Sessions¶

A session represents one conversational connection between a client and the OpenTalking server. The session encapsulates the chosen avatar, the chosen synthesis model, the WebRTC track, and the lifecycle state of the underlying pipeline.

The session endpoints fall into four categories:

Lifecycle — create, query, start, terminate.
Conversational interaction — speak, chat, transcribe, interrupt, customization.
Direct audio input — speak_audio, speak_flashtalk_audio, plus the WebSocket variant documented in Events and Streaming.
WebRTC signaling and FlashTalk recording — SDP exchange, on-line recording, deferred rendering.

Lifecycle¶

`POST /sessions`¶

Creates a new session.

Request body — application/json

CreateSessionRequest:

Field	Type	Required	Description
`avatar_id`	string	Yes	Avatar identifier from `GET /avatars`.
`model`	string	Yes	Synthesis model. Must appear in `GET /models` with `connected=true`.
`tts_provider`	string \| null	No	Overrides `OPENTALKING_TTS_PROVIDER` for this session. One of `edge`, `dashscope`, `cosyvoice`, `elevenlabs`.
`tts_voice`	string \| null	No	Overrides the default voice. Format depends on provider.
`llm_system_prompt`	string \| null	No	Overrides `OPENTALKING_LLM_SYSTEM_PROMPT` for this session.
`wav2lip_postprocess_mode`	string \| null	No	wav2lip-specific post-processing flag. Forwarded to the selected Wav2Lip backend when supported.

Response — 200 OK

CreateSessionResponse:

Field	Type	Description
`session_id`	string	UUID4 of the newly created session.
`status`	string	Always `"created"` on success.

curl

curl -s -X POST http://localhost:8000/sessions \
  -H 'content-type: application/json' \
  -d '{
        "avatar_id": "demo-avatar",
        "model": "mock"
      }'

response

{
  "session_id": "1f4a8c98-3e5e-4b6c-a3f1-9b8e2c4d7e91",
  "status": "created"
}

Error responses

Code	Condition
`400`	`avatar_id` does not exist; or `model` is not connected; or `tts_provider` is unknown.
`502`	An upstream service (DashScope, OmniRT, or a direct WebSocket backend) returned an error during initialization.

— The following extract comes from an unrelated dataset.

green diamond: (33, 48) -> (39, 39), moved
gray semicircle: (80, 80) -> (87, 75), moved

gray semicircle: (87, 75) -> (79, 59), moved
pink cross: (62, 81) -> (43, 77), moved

`GET /sessions/{session_id}`¶

Returns the current state of a session.

Path parameters

Parameter	Type	Description
`session_id`	string	UUID4 returned by `POST /sessions`.

Response — 200 OK

The body includes the session metadata (avatar, model, voice) and the high-level state (created, running, paused, terminated).

Error responses

Code	Condition
`404`	Session not found.

`POST /sessions/{session_id}/start`¶

Marks the session as active so that subsequent speak and chat requests are honored. May be invoked once per session.

Response — 200 OK

{"status": "running"}

Error responses

Code	Condition
`404`	Session not found.
`409`	Session is already running or terminated.

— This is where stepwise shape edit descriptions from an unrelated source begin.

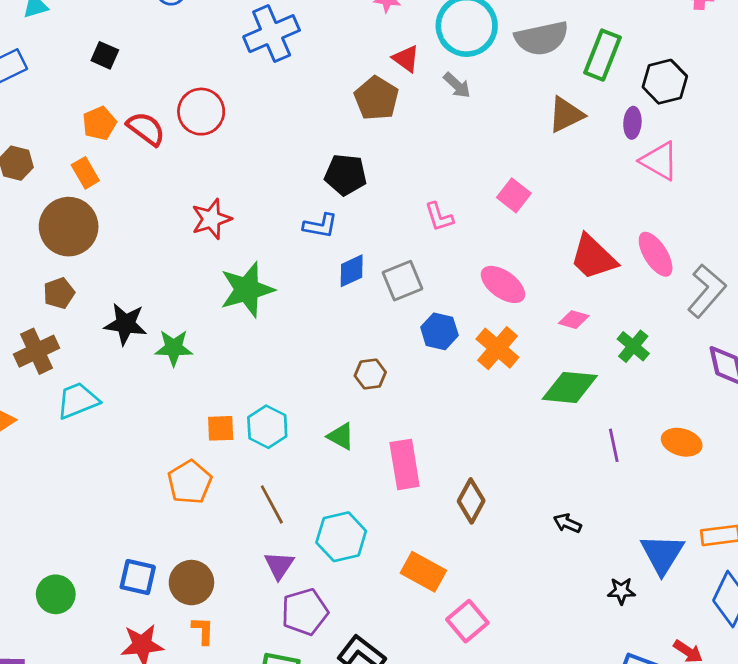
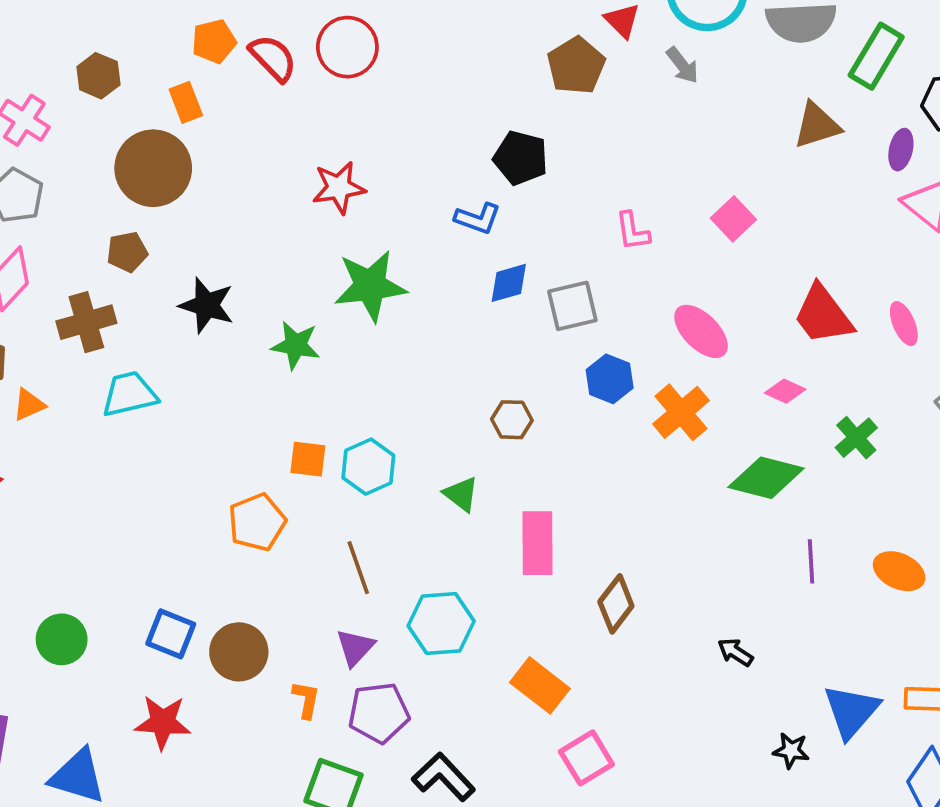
pink ellipse: (656, 254) -> (904, 324), size x0.7
green star: (174, 348) -> (296, 345), moved
orange L-shape: (203, 631) -> (306, 700), moved

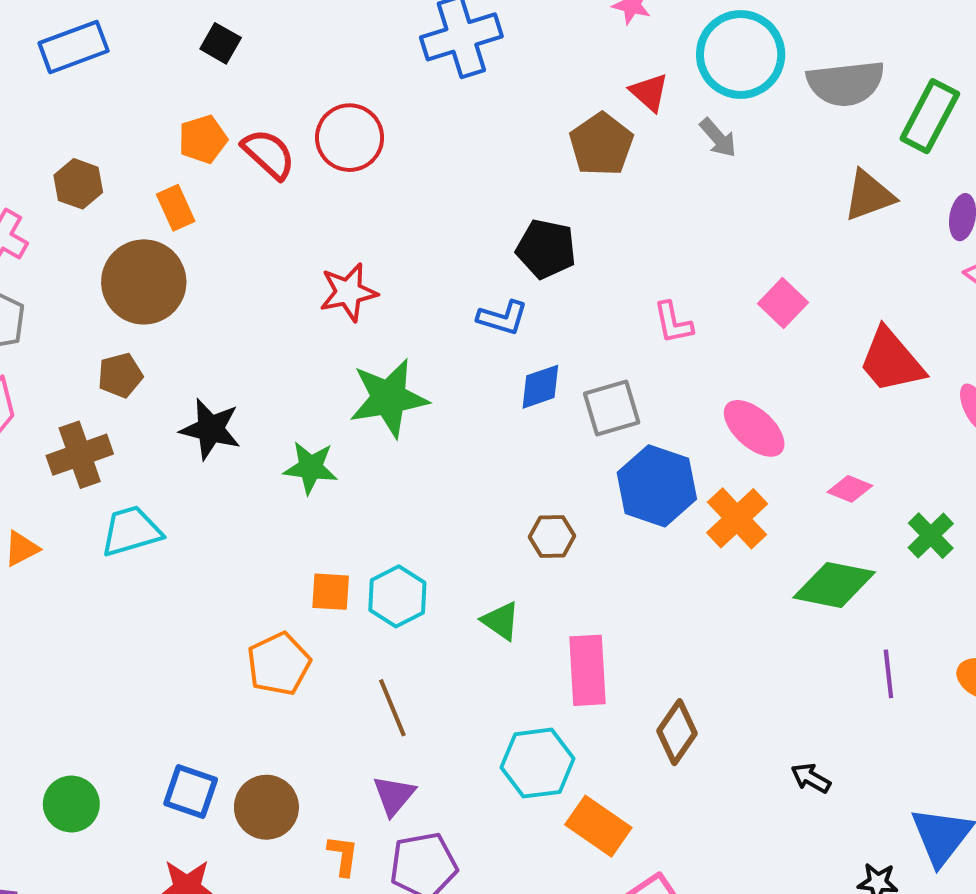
red trapezoid: (823, 315) -> (891, 361), moved
blue hexagon: (610, 379) -> (657, 486), size x1.5
cyan hexagon: (441, 623) -> (538, 763), moved

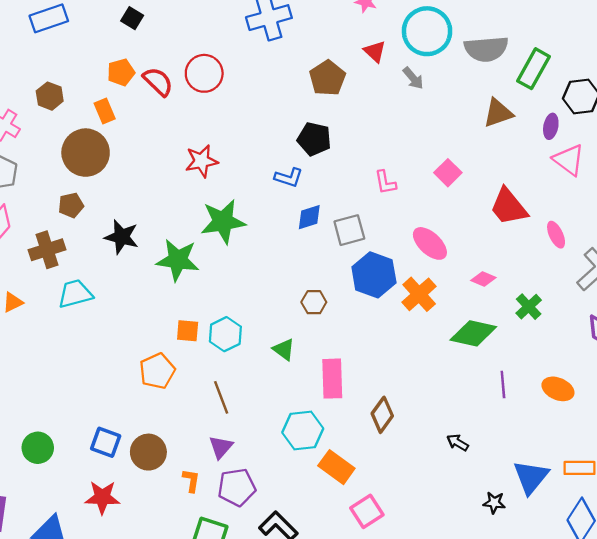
brown pentagon: (601, 144) -> (327, 78), moved
green star: (311, 468) -> (178, 260), size x1.4

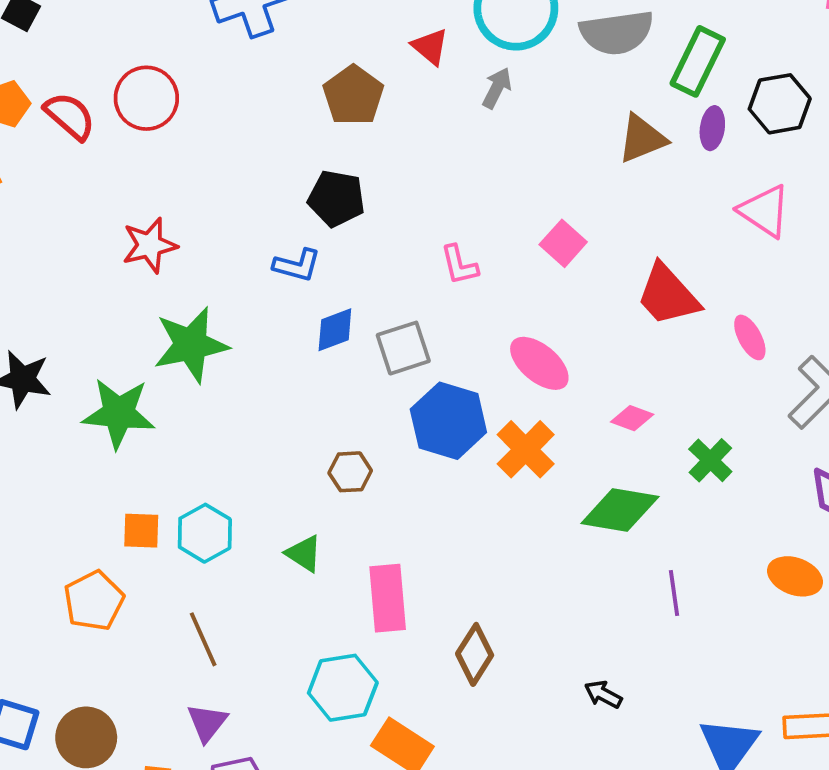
gray arrow: (413, 78) -> (497, 88), turned -110
purple ellipse: (551, 126) -> (712, 128), moved
orange ellipse: (558, 389) -> (795, 576), moved

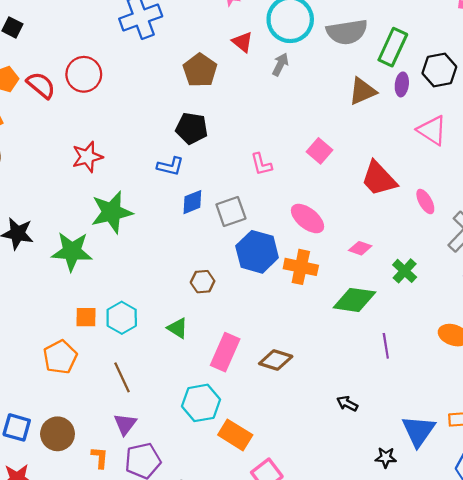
orange cross: (526, 449) -> (301, 267), turned -32
pink rectangle: (388, 598) -> (225, 352), turned 30
brown diamond: (475, 654) -> (276, 360), moved, turned 76

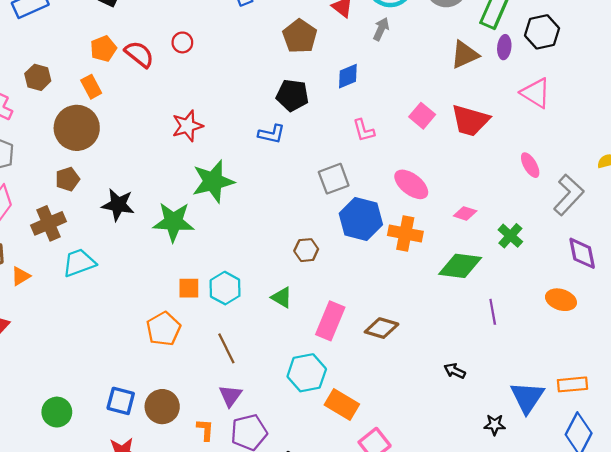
red circle: (84, 74) -> (182, 42), size x0.6
red trapezoid: (379, 179) -> (470, 121), moved, turned -30
blue diamond: (192, 202) -> (348, 76), moved

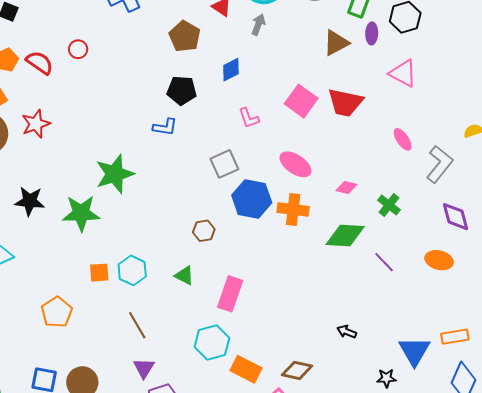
pink square: (422, 116) -> (301, 101), size x1.4
red star: (187, 126) -> (36, 124), moved
purple line: (493, 312) -> (384, 262), moved, turned -30
brown diamond: (382, 328) -> (297, 370), moved
orange pentagon: (164, 329) -> (57, 312), moved

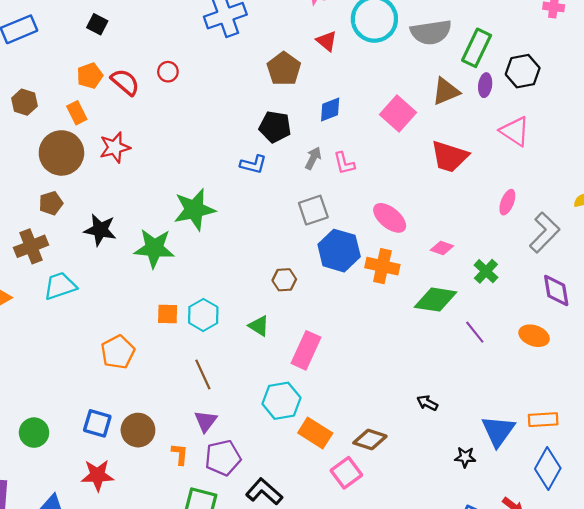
gray arrow: (258, 25) -> (313, 158), moved
pink square: (301, 101) -> (398, 113), moved
pink ellipse: (403, 139) -> (507, 202), turned 50

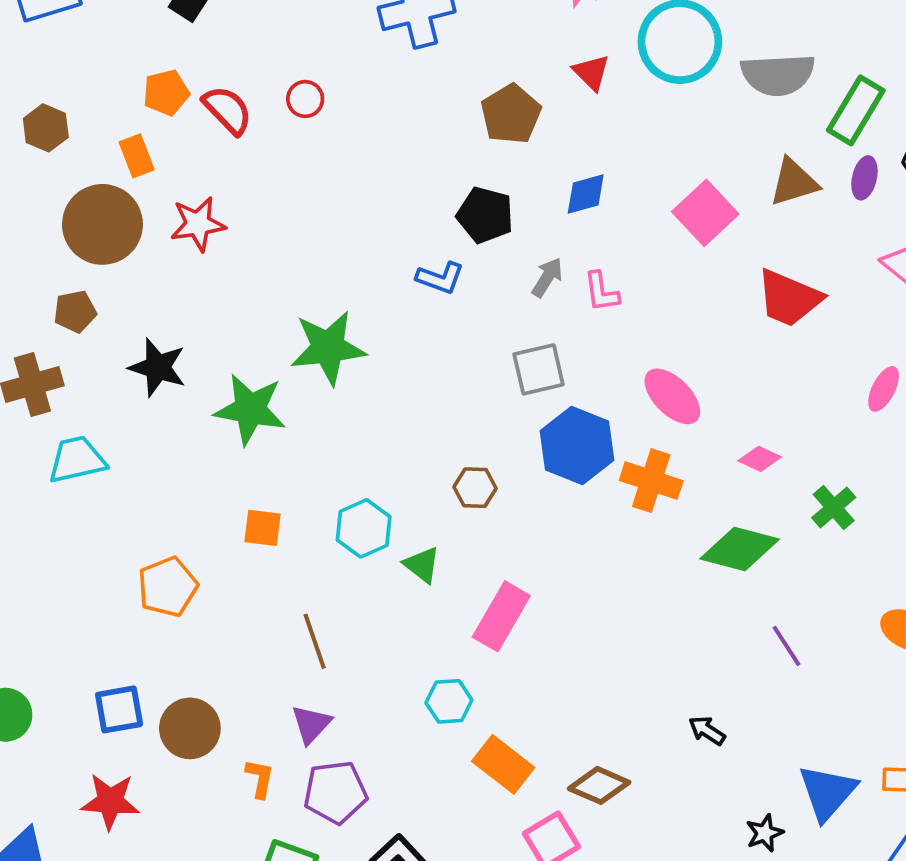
cyan hexagon: (203, 315) -> (364, 528), moved
purple line: (475, 332) -> (786, 646), moved
cyan hexagon: (281, 401) -> (449, 701), size x0.7
blue square: (97, 423) -> (119, 709), turned -32
black star: (465, 457) -> (765, 833), turned -30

`DELETE /sessions/{session_id}`¶

Terminates the session. Closes the WebRTC track, releases the associated worker, and removes session state from Redis.

Response — 200 OK

{"status": "terminated"}

Error responses

Code	Condition
`404`	Session not found.

Conversational interaction¶

`POST /sessions/{session_id}/chat`¶

Sends a user prompt through the full pipeline: speech recognition output (or direct text) is forwarded to the language model, model output is synthesized to speech, audio is rendered to video, and frames are delivered over the WebRTC track. Events are published on the session's SSE channel; see Events and Streaming.

Request body — application/json

ChatRequest:

Field	Type	Required	Description
`prompt`	string	Yes	User input text.
`voice`	string \| null	No	Overrides the session's voice for this request only.
`tts_provider`	string \| null	No	Overrides the session's TTS provider for this request only.
`tts_model`	string \| null	No	Provider-specific model identifier.

Response — 200 OK

The HTTP response is empty; pipeline output is delivered through the SSE event stream and the WebRTC track.

curl

curl -s -X POST "http://localhost:8000/sessions/$SID/chat" \
  -H 'content-type: application/json' \
  -d '{"prompt": "What is the weather today?"}'

Error responses

Code	Condition
`404`	Session not found.
`409`	A previous chat or speak request is still in flight; call `/interrupt` first.

`POST /sessions/{session_id}/speak`¶

Synthesizes a fixed string. Bypasses the language model; useful for scripted greetings, demonstrations, or playback of pre-computed text.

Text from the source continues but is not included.